▶ _Problem details_:
Set down the records once more, please, exactly and with the pictures left out.

▶ _Source records_:
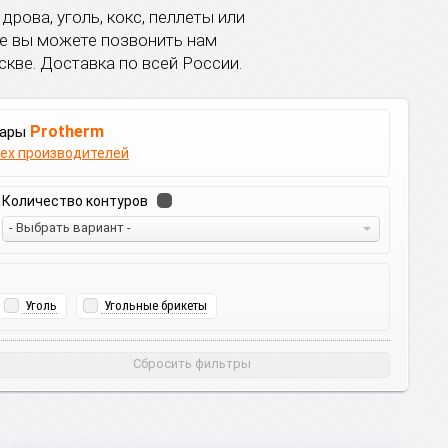
рова, уголь, кокс, пеллеты или
же вы можете позвонить нам
кве. Доставка по всей России.
Protherm
вары
сех производителей
Количество контуров
- Выбрать вариант -
Уголь
Угольные брикеты
Сбросить фильтры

▶ _Finished exercise_:
рова, уголь, кокс, пеллеты или
же вы можете позвонить нам
кве. Доставка по всей России.
Protherm
вары
сех производителей
Количество контуров
- Выбрать вариант -
Уголь
Угольные брикеты
Сбросить фильтры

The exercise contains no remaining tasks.